= Problem to solve =
Transcribe the following entries letter for letter, without the pictures.

= Available data =
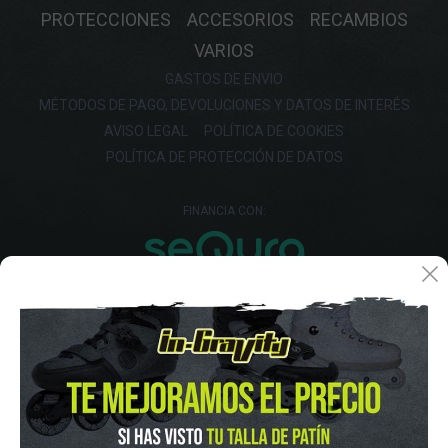
PROTECCIONES
ACCESORIOS
RECAMBIOS
VARIOS
GASTOS DE ENVIO
MÉTODOS DE PAGO, DEVOLUCIONES Y DATOS DE INTERÉS
AVISO LEGAL
POLÍTICA DE COOKIES
POLÍTICA DE PROTECCIÓN DE DATOS
FINANCIA CON:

= Result =
PROTECCIONES
ACCESORIOS
RECAMBIOS
VARIOS
GASTOS DE ENVIO
MÉTODOS DE PAGO, DEVOLUCIONES Y DATOS DE INTERÉS
AVISO LEGAL
POLÍTICA DE COOKIES
POLÍTICA DE PROTECCIÓN DE DATOS
FINANCIA CON:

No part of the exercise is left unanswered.